I walked to work today so no Muni news. I did pass lots and lots of folks out campaigning for Barack Obama. Here are my thoughts:
Caroline Kennedy recently endorsed Senator Barack Obama in a New York Times opinion piece, “A President Like My Father.”
I agree with everything Ms. Kennedy wrote, but when I look at Senator Obama, I see a president like my son. Like Obama, my son is biracial. Unlike Obama, my son, born in 1995, is not unique in his multi-culturalism, or in his brownness. His is a world that is increasingly interconnected.
My son learns alongside children from Mexico, Central America, South America, Asia, the Middle East, Europe and Africa. He belongs to online communities in which borders, race and geography are meaningless. He regularly communicates with people from around the world. Much of his food comes from Central and South America, his clothes come from Asia, and the fuel that heats his home comes from the Middle East. He lives in a global economy in which some reap the rewards of this interconnectedness, but in which too many people are viewed as “human capital.”
My son is growing up in a world in which health care, food and even home mortgages are commodities traded by wealthy at the peril of the poor. By the time he is of college age, tuition costs will have inflated to ten times that paid by his parents, and his student loans will also be considered tradable commodities – potential profit centers for those who will never have to take out a loan to pay for a child’s education.
My son has visited developing countries where a lucky family lives in a two-room dwelling with a corrugated tin roof and a single water spigot in the front yard. He’s seen small children working barefoot in hot, crowded streets, selling food and trinkets to tourists from the U.S. and Europe. He has seen pictures of melting polar ice caps and families stranded on roofs in New Orleans. His world is one in which wars rage on several continents and millions of people are displaced.
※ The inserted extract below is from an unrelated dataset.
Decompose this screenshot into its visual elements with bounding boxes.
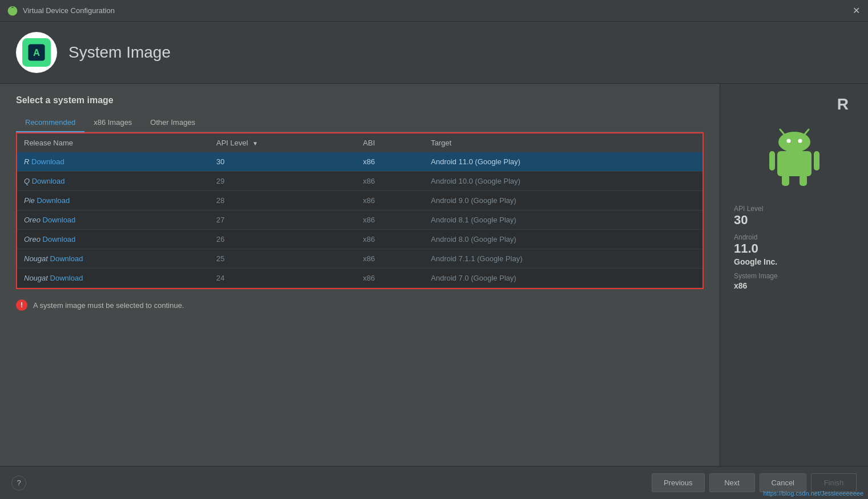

His world is increasingly bifurcated – with the gap between a small population of extremely wealthy and an impoverished majority grows ever larger. And yet, at 12, he believes that individuals can make a difference. He has raised money for Darfur and New Orleans. He has made an effort to understand the slaughter of monks in Myanmar, and wants to know why Kenya is erupting into unthinkable violence.
His is a world in which policy and politics will make only a small difference in the lives of the disenfranchised. Social and human engagement on an unprecedented scale are required to change his world. With our global economic engines, technology and staggering wealth, the people of the developed nations are already equipped to effect massive change. Now we must reject the commoditization of humanity, and utilize our advantages to create a more just world.
But to do this, we need a president who can mobilize individuals on a global scale. Barack Obama’s family ties reach from Kenya to Kansas to Jakarta. He inspires hope and has already mobilized hundreds of thousands of people of all races and backgrounds in a campaign that was considered folly only a few months ago.
When I look at Barack Obama, I see the face of my son, and millions of young people like him. They are not defined by their race, but by their potential. Obama understands this. He is the man who can inspire us all to restore hope and humanity to our global world.